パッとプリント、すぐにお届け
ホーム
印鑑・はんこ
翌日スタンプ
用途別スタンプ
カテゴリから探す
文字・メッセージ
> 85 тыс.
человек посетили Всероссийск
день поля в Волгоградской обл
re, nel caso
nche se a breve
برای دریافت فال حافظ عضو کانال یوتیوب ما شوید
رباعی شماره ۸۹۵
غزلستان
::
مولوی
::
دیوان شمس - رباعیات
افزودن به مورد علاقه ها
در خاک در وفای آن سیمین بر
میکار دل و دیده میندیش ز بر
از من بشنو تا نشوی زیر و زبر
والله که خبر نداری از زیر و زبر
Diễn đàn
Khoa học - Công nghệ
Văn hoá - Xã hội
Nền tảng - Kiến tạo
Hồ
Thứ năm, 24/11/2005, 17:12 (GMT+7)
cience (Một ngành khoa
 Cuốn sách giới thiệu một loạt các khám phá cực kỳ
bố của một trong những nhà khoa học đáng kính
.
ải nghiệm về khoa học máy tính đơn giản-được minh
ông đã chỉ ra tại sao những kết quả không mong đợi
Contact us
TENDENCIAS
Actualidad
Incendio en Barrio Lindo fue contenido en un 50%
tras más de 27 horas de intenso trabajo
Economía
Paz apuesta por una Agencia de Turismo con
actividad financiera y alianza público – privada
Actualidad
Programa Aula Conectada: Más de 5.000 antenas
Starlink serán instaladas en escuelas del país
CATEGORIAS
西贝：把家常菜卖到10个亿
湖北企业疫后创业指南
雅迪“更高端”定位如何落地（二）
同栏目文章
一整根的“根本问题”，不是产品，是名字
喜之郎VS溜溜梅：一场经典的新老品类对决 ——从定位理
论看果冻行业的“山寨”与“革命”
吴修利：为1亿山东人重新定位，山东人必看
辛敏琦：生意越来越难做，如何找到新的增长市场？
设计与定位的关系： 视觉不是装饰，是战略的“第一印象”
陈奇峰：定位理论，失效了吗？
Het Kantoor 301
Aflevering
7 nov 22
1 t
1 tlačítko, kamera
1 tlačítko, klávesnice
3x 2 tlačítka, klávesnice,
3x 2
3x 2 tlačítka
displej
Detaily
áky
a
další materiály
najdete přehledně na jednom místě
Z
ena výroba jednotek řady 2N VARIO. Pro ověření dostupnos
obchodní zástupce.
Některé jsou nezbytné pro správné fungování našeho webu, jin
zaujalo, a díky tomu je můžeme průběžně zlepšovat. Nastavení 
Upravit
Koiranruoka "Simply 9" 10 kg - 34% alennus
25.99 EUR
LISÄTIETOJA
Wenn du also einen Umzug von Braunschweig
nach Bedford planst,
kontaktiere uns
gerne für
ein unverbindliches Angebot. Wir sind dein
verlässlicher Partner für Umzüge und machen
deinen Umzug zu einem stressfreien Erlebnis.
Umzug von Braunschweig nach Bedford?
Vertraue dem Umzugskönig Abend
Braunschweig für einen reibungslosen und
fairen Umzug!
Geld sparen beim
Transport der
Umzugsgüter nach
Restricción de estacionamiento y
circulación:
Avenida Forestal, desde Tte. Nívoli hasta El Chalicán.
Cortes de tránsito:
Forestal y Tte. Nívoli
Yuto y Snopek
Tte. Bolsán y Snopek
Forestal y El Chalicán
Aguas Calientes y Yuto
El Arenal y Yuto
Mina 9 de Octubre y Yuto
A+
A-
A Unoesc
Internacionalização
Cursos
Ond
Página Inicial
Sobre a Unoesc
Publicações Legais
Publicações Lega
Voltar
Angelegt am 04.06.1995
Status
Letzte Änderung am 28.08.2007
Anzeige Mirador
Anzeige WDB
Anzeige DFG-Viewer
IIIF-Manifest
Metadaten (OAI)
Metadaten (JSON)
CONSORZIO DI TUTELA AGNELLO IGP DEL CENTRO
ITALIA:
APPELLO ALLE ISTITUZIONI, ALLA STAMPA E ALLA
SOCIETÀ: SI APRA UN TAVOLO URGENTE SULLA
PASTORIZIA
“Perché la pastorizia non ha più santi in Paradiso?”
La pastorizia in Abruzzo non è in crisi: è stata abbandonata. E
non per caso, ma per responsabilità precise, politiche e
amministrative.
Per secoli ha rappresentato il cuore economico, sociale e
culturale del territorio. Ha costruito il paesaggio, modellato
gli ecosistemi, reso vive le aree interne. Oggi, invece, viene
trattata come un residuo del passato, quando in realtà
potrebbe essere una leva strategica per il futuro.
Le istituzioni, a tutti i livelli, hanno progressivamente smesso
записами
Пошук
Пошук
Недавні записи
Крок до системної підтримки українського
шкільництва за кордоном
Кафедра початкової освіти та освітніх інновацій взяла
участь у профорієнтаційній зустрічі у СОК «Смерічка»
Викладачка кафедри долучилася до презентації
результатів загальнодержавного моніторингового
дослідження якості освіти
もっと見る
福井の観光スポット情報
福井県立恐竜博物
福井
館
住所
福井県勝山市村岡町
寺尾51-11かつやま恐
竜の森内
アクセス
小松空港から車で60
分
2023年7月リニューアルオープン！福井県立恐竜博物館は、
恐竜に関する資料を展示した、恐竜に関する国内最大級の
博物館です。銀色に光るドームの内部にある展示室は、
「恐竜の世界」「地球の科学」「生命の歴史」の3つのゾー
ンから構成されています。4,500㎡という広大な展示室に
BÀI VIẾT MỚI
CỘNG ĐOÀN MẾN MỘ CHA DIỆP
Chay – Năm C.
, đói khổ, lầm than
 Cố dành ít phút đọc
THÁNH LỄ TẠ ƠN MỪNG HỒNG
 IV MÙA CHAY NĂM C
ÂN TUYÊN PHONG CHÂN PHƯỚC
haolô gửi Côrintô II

========================================

Task goal:
Copy out the entries above without altering a single character.

Answer to this task:
パッとプリント、すぐにお届け
ホーム
印鑑・はんこ
翌日スタンプ
用途別スタンプ
カテゴリから探す
文字・メッセージ
> 85 тыс.
человек посетили Всероссийск
день поля в Волгоградской обл
re, nel caso
nche se a breve
برای دریافت فال حافظ عضو کانال یوتیوب ما شوید
رباعی شماره ۸۹۵
غزلستان
::
مولوی
::
دیوان شمس - رباعیات
افزودن به مورد علاقه ها
در خاک در وفای آن سیمین بر
میکار دل و دیده میندیش ز بر
از من بشنو تا نشوی زیر و زبر
والله که خبر نداری از زیر و زبر
Diễn đàn
Khoa học - Công nghệ
Văn hoá - Xã hội
Nền tảng - Kiến tạo
Hồ
Thứ năm, 24/11/2005, 17:12 (GMT+7)
cience (Một ngành khoa
 Cuốn sách giới thiệu một loạt các khám phá cực kỳ
bố của một trong những nhà khoa học đáng kính
.
ải nghiệm về khoa học máy tính đơn giản-được minh
ông đã chỉ ra tại sao những kết quả không mong đợi
Contact us
TENDENCIAS
Actualidad
Incendio en Barrio Lindo fue contenido en un 50%
tras más de 27 horas de intenso trabajo
Economía
Paz apuesta por una Agencia de Turismo con
actividad financiera y alianza público – privada
Actualidad
Programa Aula Conectada: Más de 5.000 antenas
Starlink serán instaladas en escuelas del país
CATEGORIAS
西贝：把家常菜卖到10个亿
湖北企业疫后创业指南
雅迪“更高端”定位如何落地（二）
同栏目文章
一整根的“根本问题”，不是产品，是名字
喜之郎VS溜溜梅：一场经典的新老品类对决 ——从定位理
论看果冻行业的“山寨”与“革命”
吴修利：为1亿山东人重新定位，山东人必看
辛敏琦：生意越来越难做，如何找到新的增长市场？
设计与定位的关系： 视觉不是装饰，是战略的“第一印象”
陈奇峰：定位理论，失效了吗？
Het Kantoor 301
Aflevering
7 nov 22
1 t
1 tlačítko, kamera
1 tlačítko, klávesnice
3x 2 tlačítka, klávesnice,
3x 2
3x 2 tlačítka
displej
Detaily
áky
a
další materiály
najdete přehledně na jednom místě
Z
ena výroba jednotek řady 2N VARIO. Pro ověření dostupnos
obchodní zástupce.
Některé jsou nezbytné pro správné fungování našeho webu, jin
zaujalo, a díky tomu je můžeme průběžně zlepšovat. Nastavení 
Upravit
Koiranruoka "Simply 9" 10 kg - 34% alennus
25.99 EUR
LISÄTIETOJA
Wenn du also einen Umzug von Braunschweig
nach Bedford planst,
kontaktiere uns
gerne für
ein unverbindliches Angebot. Wir sind dein
verlässlicher Partner für Umzüge und machen
deinen Umzug zu einem stressfreien Erlebnis.
Umzug von Braunschweig nach Bedford?
Vertraue dem Umzugskönig Abend
Braunschweig für einen reibungslosen und
fairen Umzug!
Geld sparen beim
Transport der
Umzugsgüter nach
Restricción de estacionamiento y
circulación:
Avenida Forestal, desde Tte. Nívoli hasta El Chalicán.
Cortes de tránsito:
Forestal y Tte. Nívoli
Yuto y Snopek
Tte. Bolsán y Snopek
Forestal y El Chalicán
Aguas Calientes y Yuto
El Arenal y Yuto
Mina 9 de Octubre y Yuto
A+
A-
A Unoesc
Internacionalização
Cursos
Ond
Página Inicial
Sobre a Unoesc
Publicações Legais
Publicações Lega
Voltar
Angelegt am 04.06.1995
Status
Letzte Änderung am 28.08.2007
Anzeige Mirador
Anzeige WDB
Anzeige DFG-Viewer
IIIF-Manifest
Metadaten (OAI)
Metadaten (JSON)
CONSORZIO DI TUTELA AGNELLO IGP DEL CENTRO
ITALIA:
APPELLO ALLE ISTITUZIONI, ALLA STAMPA E ALLA
SOCIETÀ: SI APRA UN TAVOLO URGENTE SULLA
PASTORIZIA
“Perché la pastorizia non ha più santi in Paradiso?”
La pastorizia in Abruzzo non è in crisi: è stata abbandonata. E
non per caso, ma per responsabilità precise, politiche e
amministrative.
Per secoli ha rappresentato il cuore economico, sociale e
culturale del territorio. Ha costruito il paesaggio, modellato
gli ecosistemi, reso vive le aree interne. Oggi, invece, viene
trattata come un residuo del passato, quando in realtà
potrebbe essere una leva strategica per il futuro.
Le istituzioni, a tutti i livelli, hanno progressivamente smesso
записами
Пошук
Пошук
Недавні записи
Крок до системної підтримки українського
шкільництва за кордоном
Кафедра початкової освіти та освітніх інновацій взяла
участь у профорієнтаційній зустрічі у СОК «Смерічка»
Викладачка кафедри долучилася до презентації
результатів загальнодержавного моніторингового
дослідження якості освіти
もっと見る
福井の観光スポット情報
福井県立恐竜博物
福井
館
住所
福井県勝山市村岡町
寺尾51-11かつやま恐
竜の森内
アクセス
小松空港から車で60
分
2023年7月リニューアルオープン！福井県立恐竜博物館は、
恐竜に関する資料を展示した、恐竜に関する国内最大級の
博物館です。銀色に光るドームの内部にある展示室は、
「恐竜の世界」「地球の科学」「生命の歴史」の3つのゾー
ンから構成されています。4,500㎡という広大な展示室に
BÀI VIẾT MỚI
CỘNG ĐOÀN MẾN MỘ CHA DIỆP
Chay – Năm C.
, đói khổ, lầm than
 Cố dành ít phút đọc
THÁNH LỄ TẠ ƠN MỪNG HỒNG
 IV MÙA CHAY NĂM C
ÂN TUYÊN PHONG CHÂN PHƯỚC
haolô gửi Côrintô II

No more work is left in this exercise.